Interview With Member Kay Fenton Smith

We are posting a series of interviews with some of our members so people can learn a little about our members and see what their experience in the Des Moines Writers’ Workshop is like.

Here is our interview with Kay Fenton Smith, a veteran member of the DMWW. She has some particularly good writing advice to share that’s good for new and veteran writers to hear.

What genre(s) do you write? 

YA fiction and creative nonfiction.

Where are you in your writing journey? (just starting out, been writing for several years, querying, published?)

I started writing as a kid in journals that my grandmother gave me. My first book was published in 2011, Zakery’s Bridge: Children’s Journeys From Around the World to Iowa. I co-wrote this collection of stories with friend and fellow author, Carol Roh Spaulding. I am currently working on my first YA novel along with other shorter projects. I am also an editor, writing coach, and teach creative writing workshops.   

What are your goals as a writer?

I want to enjoy the challenge and continue to explore new worlds and cultures through writing. More specifically, I want to finish my YA novel and help others in their storytelling projects.  

How long have you been a member of the Des Moines Writers’ Workshop?

Since the summer of 2014.

Why did you join?

I met fellow DMWW member, Kamerhe Lane, at the Iowa Summer Writing Festival. At that time I was looking for a community where I could grow my craft and share feedback with other novelists. When Kamerhe mentioned that there might be an opening in her DMWW critique group, I jumped at the chance to join.   

Do you remember what your very first group was? Were you anxious, excited, nauseous, etc.? How did you feel after your critique?

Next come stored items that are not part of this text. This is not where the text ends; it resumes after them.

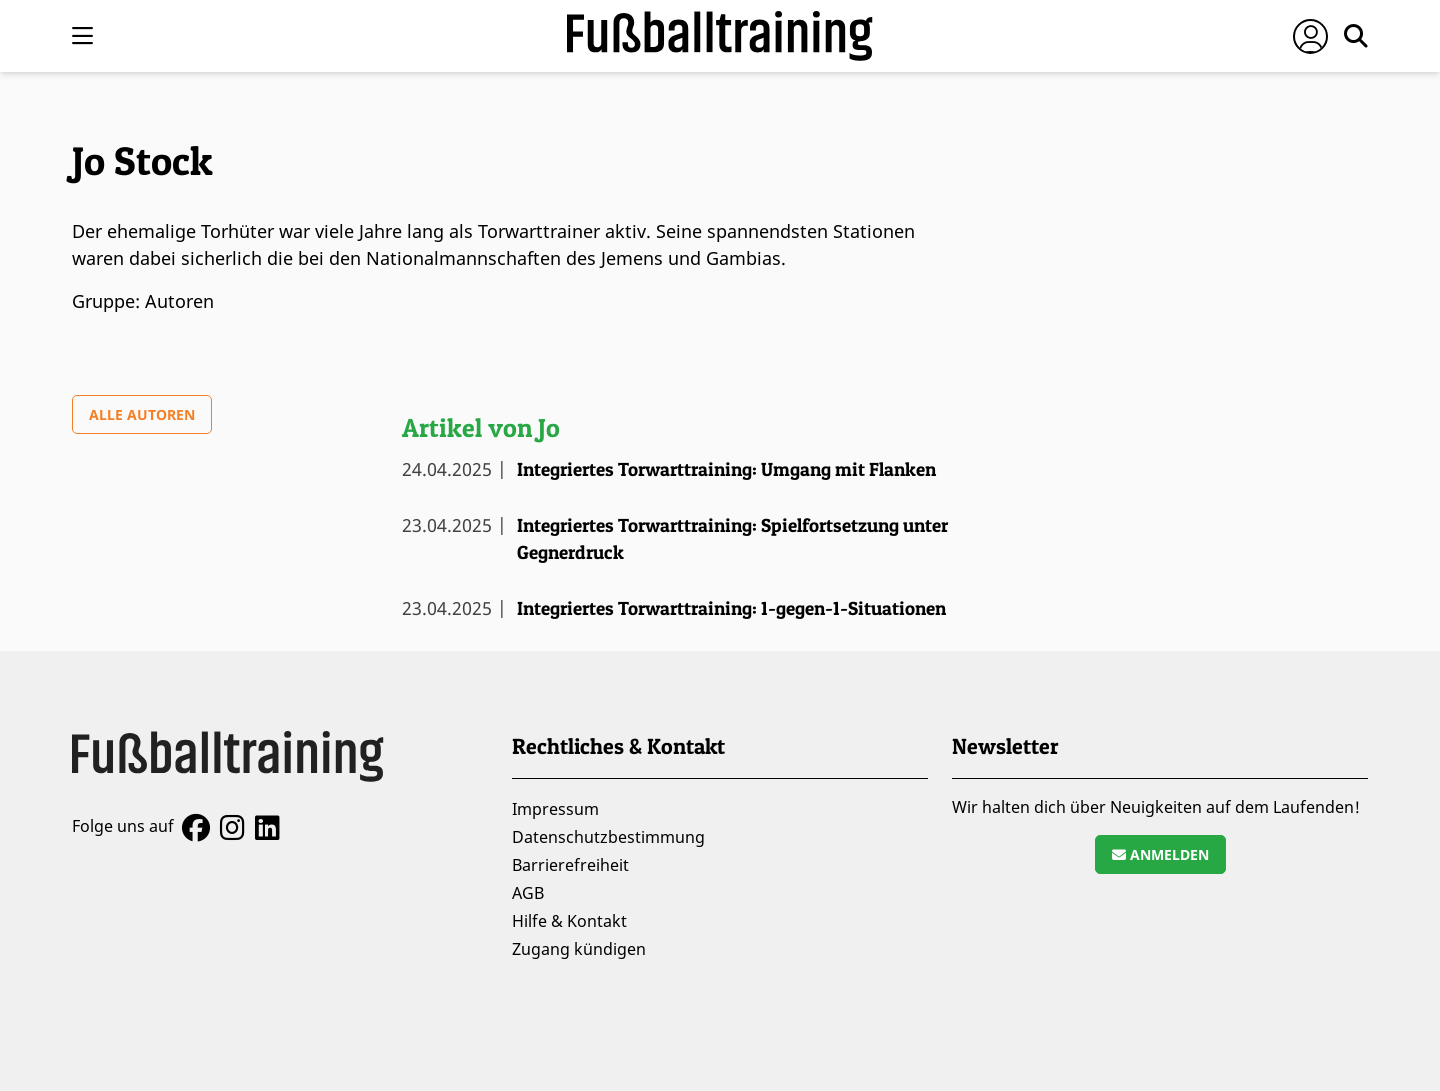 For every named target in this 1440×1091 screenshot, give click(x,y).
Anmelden (1160, 854)
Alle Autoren (142, 414)
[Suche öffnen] (1356, 36) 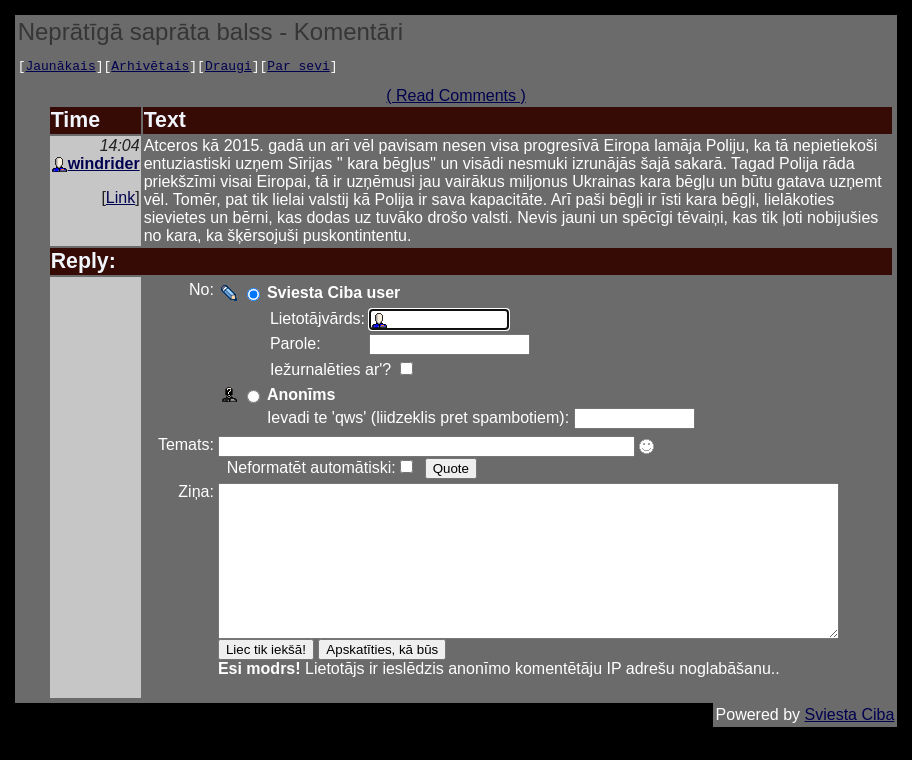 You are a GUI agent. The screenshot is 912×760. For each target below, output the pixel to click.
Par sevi (298, 68)
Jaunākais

I was nervous at first. Kamerhe offered support, but I did not know anyone else or what they were writing. I also didn’t know how a YA historical fantasy would go over. It turned out that the writers were working on everything from upmarket women’s fiction, to sci-fi, to international thriller. Everyone was open to YA and added unique perspectives in their feedback. After the critique I felt encouraged and grateful to have specific suggestions for improving my chapters.        

Do you feel like you’ve grown as a writer? How?

Yes. Having writing partners waiting to read the next submission is a huge motivator. With their encouragement, my confidence as an author has grown. Sharing work with talented, supportive writers allows me to stretch my storytelling from one scene to the next. It has also made me a better editor and teacher across different genres.  

What’s your favorite thing about being part of the Des Moines Writers’ Workshop?

I love the bond among writers. Being part of a dedicated group that shares ideas and gives honest, constructive feedback is invaluable. The support system—and built-in deadlines—are the best.

What’s your advice for people who are scared/nervous to join a critique group?

Join when you’re ready. Some writers like to have input from the beginning of a project. Others prefer to have several chapters, or a first draft, before they share their work. Once you’re ready, there’s no better way to get feedback and move your story forward.

Is there any particular piece of writing advice you’ve found helpful and would like to share with other writers?

Keep writing. As a mentor once told me, you can’t edit a blank page.  Don’t worry about whether your sentences are perfect. You can fix them in the next draft. Get the possibilities down. Keep a notebook and hand-write ideas. This can boost creativity when it’s not flowing through the keyboard. (Scribbling pictures in the margins is an added bonus.) Sometimes the connection from hand to page can help unlock the idea for your next sentence—or book.

The Des Moines Writers’ Workshop is continuing to grow. Are there certain things you’d like to see happen with the workshop in the future—things we aren’t offering yet?

The Workshop offers everything I need. Having writers of different genres is one of the things that makes the DMWW a strong and unique group. Since I write for young adults, I enjoy working with other children’s and YA authors. In the future, it would be great to provide workshops for new writers, and for those who want to preserve family history through stories.